- **Activity**:
Copy out each line of the data that holds the string "para".
Segment Start: Entries shown
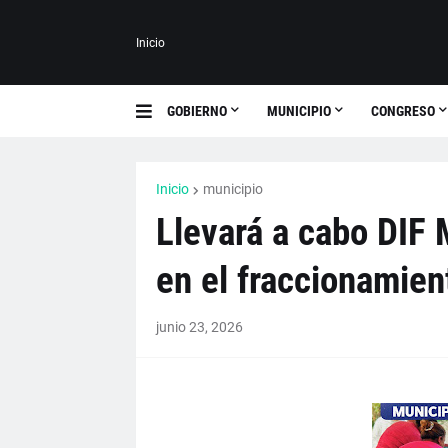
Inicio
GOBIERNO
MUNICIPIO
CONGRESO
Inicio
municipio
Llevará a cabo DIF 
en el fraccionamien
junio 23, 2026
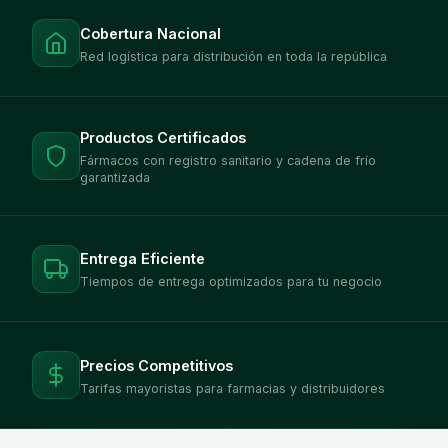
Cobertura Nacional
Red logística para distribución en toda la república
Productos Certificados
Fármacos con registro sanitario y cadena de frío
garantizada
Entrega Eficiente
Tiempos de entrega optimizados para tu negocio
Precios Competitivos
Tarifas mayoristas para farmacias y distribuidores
Segment End: Entries shown
- **Response box**:
Red logística para distribución en toda la república
Tiempos de entrega optimizados para tu negocio
Tarifas mayoristas para farmacias y distribuidores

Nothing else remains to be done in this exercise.